[Saved entries]
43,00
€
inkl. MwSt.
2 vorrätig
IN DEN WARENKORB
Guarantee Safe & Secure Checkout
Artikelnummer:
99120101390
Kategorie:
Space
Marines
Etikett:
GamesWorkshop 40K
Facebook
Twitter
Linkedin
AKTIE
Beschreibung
---
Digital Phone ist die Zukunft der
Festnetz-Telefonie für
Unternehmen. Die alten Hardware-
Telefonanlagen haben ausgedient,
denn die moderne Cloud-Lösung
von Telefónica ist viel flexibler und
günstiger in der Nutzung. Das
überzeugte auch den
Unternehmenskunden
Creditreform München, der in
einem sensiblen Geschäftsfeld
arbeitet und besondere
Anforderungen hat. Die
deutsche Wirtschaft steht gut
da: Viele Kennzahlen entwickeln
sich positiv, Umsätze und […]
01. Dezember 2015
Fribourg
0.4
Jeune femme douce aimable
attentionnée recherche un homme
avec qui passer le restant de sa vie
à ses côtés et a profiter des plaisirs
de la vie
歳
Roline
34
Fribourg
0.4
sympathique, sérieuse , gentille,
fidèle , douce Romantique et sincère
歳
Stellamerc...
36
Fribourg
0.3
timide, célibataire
* * *
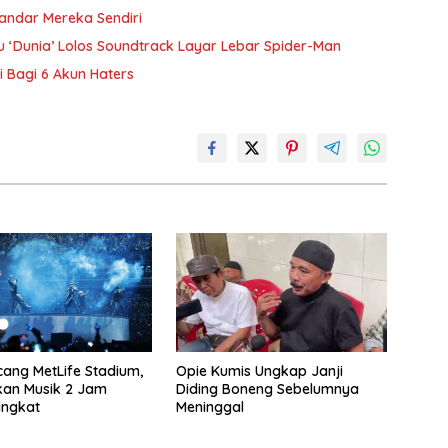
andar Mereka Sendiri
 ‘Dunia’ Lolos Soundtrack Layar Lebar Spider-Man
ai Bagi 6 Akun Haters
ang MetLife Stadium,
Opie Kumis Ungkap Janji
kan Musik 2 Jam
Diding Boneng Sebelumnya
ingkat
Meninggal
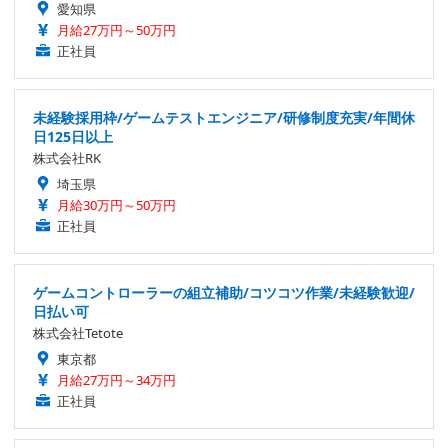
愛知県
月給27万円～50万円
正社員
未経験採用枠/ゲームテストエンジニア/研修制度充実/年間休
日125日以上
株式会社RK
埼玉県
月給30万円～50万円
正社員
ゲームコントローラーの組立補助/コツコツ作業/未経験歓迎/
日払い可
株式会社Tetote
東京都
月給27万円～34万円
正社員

BRIEF: If a line in the data holds the string "douce", copy that line.

RESPONSE BELOW:
Jeune femme douce aimable
fidèle , douce Romantique et sincère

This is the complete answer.